Grease an 8.5” x 4.5” (21 x 11) loaf pan with the coconut oil.
In an electric mixer, whip the egg whites with the vinegar. Whip until peaks form. Set aside.
In a separate bowl, beat the almond butter, egg yolks and almond milk until lighter in color and nicely aerated. Will look like a beige pancake batter.
Add coconut flour, baking soda and salt. Mix until lumps are gone.
With a large plastic spatula, remove approximately 1/4 of the egg white mixture and add to the almond mixture. Fold the mixture in, until most of the lumps are gone. Be careful and thorough to scrape the bottoms and evenly fold the mixture.
Take a second 1/4 of the egg white mixture and add to the almond mixture. Again, fold the mixture until the lumps are gone.
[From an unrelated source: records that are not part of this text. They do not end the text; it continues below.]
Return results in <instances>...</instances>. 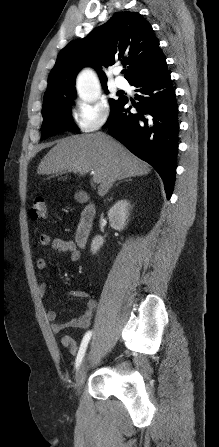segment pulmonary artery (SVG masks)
I'll return each mask as SVG.
<instances>
[{
  "instance_id": "1",
  "label": "pulmonary artery",
  "mask_w": 219,
  "mask_h": 447,
  "mask_svg": "<svg viewBox=\"0 0 219 447\" xmlns=\"http://www.w3.org/2000/svg\"><path fill=\"white\" fill-rule=\"evenodd\" d=\"M115 85L119 89H125L127 87V82L121 77H117L115 79Z\"/></svg>"
}]
</instances>
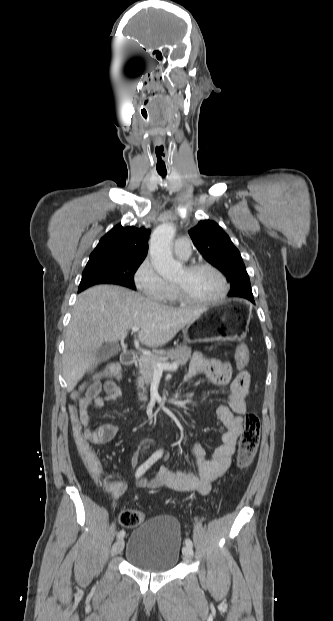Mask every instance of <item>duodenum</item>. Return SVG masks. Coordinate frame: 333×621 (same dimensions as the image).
<instances>
[{
    "mask_svg": "<svg viewBox=\"0 0 333 621\" xmlns=\"http://www.w3.org/2000/svg\"><path fill=\"white\" fill-rule=\"evenodd\" d=\"M137 355L134 351H127L121 355V362L125 366H132L136 362Z\"/></svg>",
    "mask_w": 333,
    "mask_h": 621,
    "instance_id": "1",
    "label": "duodenum"
}]
</instances>
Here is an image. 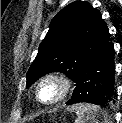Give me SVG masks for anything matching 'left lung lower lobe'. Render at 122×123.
Masks as SVG:
<instances>
[{
  "label": "left lung lower lobe",
  "instance_id": "1",
  "mask_svg": "<svg viewBox=\"0 0 122 123\" xmlns=\"http://www.w3.org/2000/svg\"><path fill=\"white\" fill-rule=\"evenodd\" d=\"M114 72V48L109 37L79 73L75 80L76 88L66 104L107 105L114 98Z\"/></svg>",
  "mask_w": 122,
  "mask_h": 123
}]
</instances>
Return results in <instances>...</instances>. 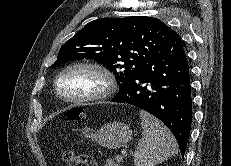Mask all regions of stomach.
<instances>
[{
  "instance_id": "0dacf381",
  "label": "stomach",
  "mask_w": 231,
  "mask_h": 166,
  "mask_svg": "<svg viewBox=\"0 0 231 166\" xmlns=\"http://www.w3.org/2000/svg\"><path fill=\"white\" fill-rule=\"evenodd\" d=\"M85 137L97 142L99 145L118 149L132 139V130L122 122H110L93 132H84Z\"/></svg>"
}]
</instances>
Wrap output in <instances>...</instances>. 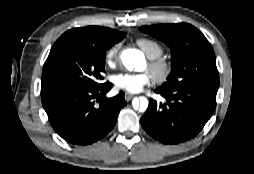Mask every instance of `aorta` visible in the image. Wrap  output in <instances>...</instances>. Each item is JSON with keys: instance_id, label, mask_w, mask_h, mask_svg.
Wrapping results in <instances>:
<instances>
[{"instance_id": "aorta-1", "label": "aorta", "mask_w": 254, "mask_h": 174, "mask_svg": "<svg viewBox=\"0 0 254 174\" xmlns=\"http://www.w3.org/2000/svg\"><path fill=\"white\" fill-rule=\"evenodd\" d=\"M143 58V54L136 49H127L121 54L124 66L130 71L137 68L143 62ZM132 106L135 110L139 109V111L144 112L148 107V100L145 97L134 98Z\"/></svg>"}]
</instances>
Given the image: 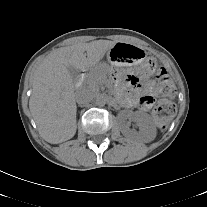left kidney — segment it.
Segmentation results:
<instances>
[{
	"instance_id": "obj_1",
	"label": "left kidney",
	"mask_w": 207,
	"mask_h": 207,
	"mask_svg": "<svg viewBox=\"0 0 207 207\" xmlns=\"http://www.w3.org/2000/svg\"><path fill=\"white\" fill-rule=\"evenodd\" d=\"M118 118L120 119L122 124L121 126L123 135L131 136L133 134L132 131L128 128V126L125 125V120L129 118L133 119L139 126V136L144 142H150L154 140V138L156 137V127L154 125L152 118L148 114L139 111H123L118 115Z\"/></svg>"
}]
</instances>
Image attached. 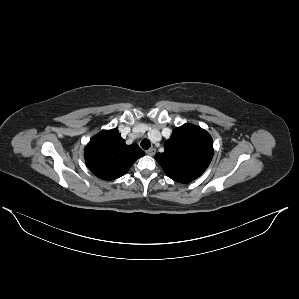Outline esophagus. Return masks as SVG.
I'll return each instance as SVG.
<instances>
[{
	"label": "esophagus",
	"mask_w": 299,
	"mask_h": 299,
	"mask_svg": "<svg viewBox=\"0 0 299 299\" xmlns=\"http://www.w3.org/2000/svg\"><path fill=\"white\" fill-rule=\"evenodd\" d=\"M156 153V150L154 148H150L146 151V154L149 156H153Z\"/></svg>",
	"instance_id": "34e87169"
}]
</instances>
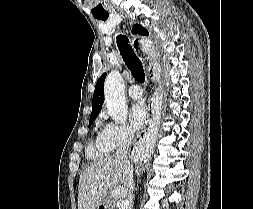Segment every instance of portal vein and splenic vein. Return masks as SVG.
<instances>
[{
    "label": "portal vein and splenic vein",
    "instance_id": "obj_1",
    "mask_svg": "<svg viewBox=\"0 0 253 209\" xmlns=\"http://www.w3.org/2000/svg\"><path fill=\"white\" fill-rule=\"evenodd\" d=\"M113 193H114L115 195H118V194L120 193V188L114 189ZM128 206H129L128 200H123V201L121 202L120 206H119V209H127Z\"/></svg>",
    "mask_w": 253,
    "mask_h": 209
}]
</instances>
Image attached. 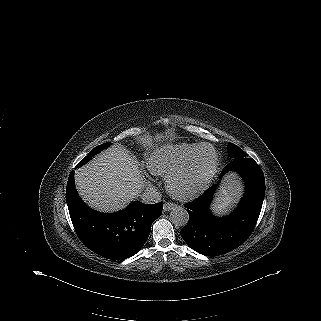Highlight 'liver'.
Wrapping results in <instances>:
<instances>
[{
    "label": "liver",
    "mask_w": 321,
    "mask_h": 321,
    "mask_svg": "<svg viewBox=\"0 0 321 321\" xmlns=\"http://www.w3.org/2000/svg\"><path fill=\"white\" fill-rule=\"evenodd\" d=\"M75 184L90 207L114 212L139 196L145 180L136 159L121 145H114L78 169Z\"/></svg>",
    "instance_id": "1"
}]
</instances>
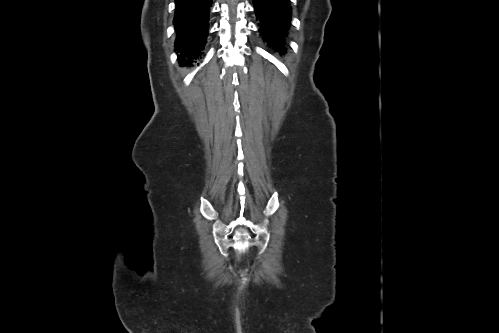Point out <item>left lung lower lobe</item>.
Segmentation results:
<instances>
[{
    "mask_svg": "<svg viewBox=\"0 0 499 333\" xmlns=\"http://www.w3.org/2000/svg\"><path fill=\"white\" fill-rule=\"evenodd\" d=\"M257 19L261 22L260 33L264 41L285 50L283 37L291 20L289 0H253Z\"/></svg>",
    "mask_w": 499,
    "mask_h": 333,
    "instance_id": "0a47b994",
    "label": "left lung lower lobe"
}]
</instances>
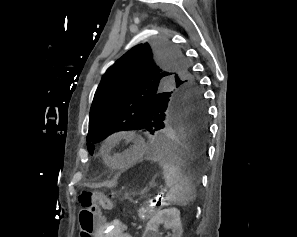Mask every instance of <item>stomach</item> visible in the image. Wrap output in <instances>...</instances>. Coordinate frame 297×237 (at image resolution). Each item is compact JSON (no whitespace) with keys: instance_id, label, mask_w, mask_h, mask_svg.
Masks as SVG:
<instances>
[{"instance_id":"stomach-1","label":"stomach","mask_w":297,"mask_h":237,"mask_svg":"<svg viewBox=\"0 0 297 237\" xmlns=\"http://www.w3.org/2000/svg\"><path fill=\"white\" fill-rule=\"evenodd\" d=\"M132 194L135 195V193H132ZM140 194L143 195L144 192L142 191ZM127 198L131 200V198L129 196H127Z\"/></svg>"}]
</instances>
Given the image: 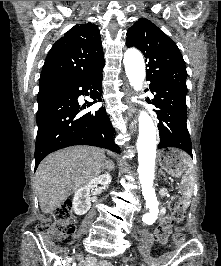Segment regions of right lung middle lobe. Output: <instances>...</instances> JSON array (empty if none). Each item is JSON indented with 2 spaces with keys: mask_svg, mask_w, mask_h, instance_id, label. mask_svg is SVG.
I'll list each match as a JSON object with an SVG mask.
<instances>
[{
  "mask_svg": "<svg viewBox=\"0 0 221 266\" xmlns=\"http://www.w3.org/2000/svg\"><path fill=\"white\" fill-rule=\"evenodd\" d=\"M64 87L61 86H53V85H49V86H42L39 88V93H38V103L41 102L42 100H44L45 98H47L48 96L62 90Z\"/></svg>",
  "mask_w": 221,
  "mask_h": 266,
  "instance_id": "right-lung-middle-lobe-1",
  "label": "right lung middle lobe"
}]
</instances>
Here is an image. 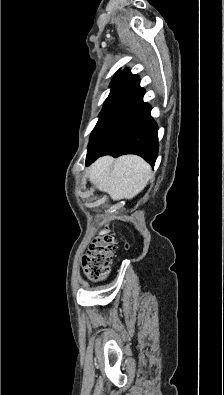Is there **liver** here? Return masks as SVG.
<instances>
[{"label":"liver","mask_w":224,"mask_h":395,"mask_svg":"<svg viewBox=\"0 0 224 395\" xmlns=\"http://www.w3.org/2000/svg\"><path fill=\"white\" fill-rule=\"evenodd\" d=\"M90 181L113 200L132 199L139 194L151 178V167L141 157L124 155L99 158L87 170ZM108 230H102L105 234Z\"/></svg>","instance_id":"obj_1"}]
</instances>
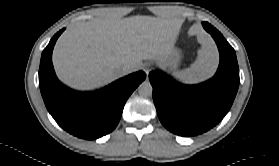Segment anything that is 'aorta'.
I'll use <instances>...</instances> for the list:
<instances>
[{"label":"aorta","mask_w":279,"mask_h":166,"mask_svg":"<svg viewBox=\"0 0 279 166\" xmlns=\"http://www.w3.org/2000/svg\"><path fill=\"white\" fill-rule=\"evenodd\" d=\"M153 88L149 81L142 82L138 87V93L141 96H150L152 94Z\"/></svg>","instance_id":"aorta-1"}]
</instances>
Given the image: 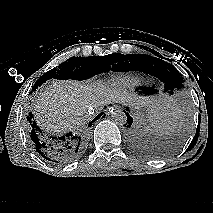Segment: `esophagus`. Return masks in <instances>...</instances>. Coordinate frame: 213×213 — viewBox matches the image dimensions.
<instances>
[{
  "label": "esophagus",
  "mask_w": 213,
  "mask_h": 213,
  "mask_svg": "<svg viewBox=\"0 0 213 213\" xmlns=\"http://www.w3.org/2000/svg\"><path fill=\"white\" fill-rule=\"evenodd\" d=\"M119 108H121V107L114 105L109 108V113L112 114L113 112L117 111Z\"/></svg>",
  "instance_id": "1"
}]
</instances>
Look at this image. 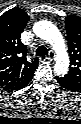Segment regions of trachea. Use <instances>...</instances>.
Here are the masks:
<instances>
[{
	"label": "trachea",
	"instance_id": "trachea-1",
	"mask_svg": "<svg viewBox=\"0 0 81 124\" xmlns=\"http://www.w3.org/2000/svg\"><path fill=\"white\" fill-rule=\"evenodd\" d=\"M48 55V49L41 45L36 49V56H46Z\"/></svg>",
	"mask_w": 81,
	"mask_h": 124
}]
</instances>
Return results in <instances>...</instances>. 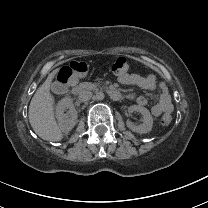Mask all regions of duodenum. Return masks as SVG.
Returning a JSON list of instances; mask_svg holds the SVG:
<instances>
[{"label":"duodenum","mask_w":208,"mask_h":208,"mask_svg":"<svg viewBox=\"0 0 208 208\" xmlns=\"http://www.w3.org/2000/svg\"><path fill=\"white\" fill-rule=\"evenodd\" d=\"M86 89H87L86 84H79V85H76L75 87H73L72 93L79 94ZM108 93L112 99L117 100V101L122 100L124 98V95L119 90H116V89H109Z\"/></svg>","instance_id":"410a0bca"}]
</instances>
Repeat this process 2 more times, until the egg white mixture has been evenly folded into the almond butter mixture.
Gently pour the batter into the loaf pan. Give the pan a small jiggle to smooth the top. Place the pan in the oven.
Bake for 45 to 50 minutes. Like a soufflé, this is somewhat sensitive, so be careful not to bang around or open the oven door and create a big change in temperature within the oven.
Do not open the door for at least the first 35 to 40 minutes.
Once the top is nice and golden and a toothpick comes out clean, remove from the oven and place on a rack.
After about 20 minutes, turn the pan over and carefully remove the loaf from the pan.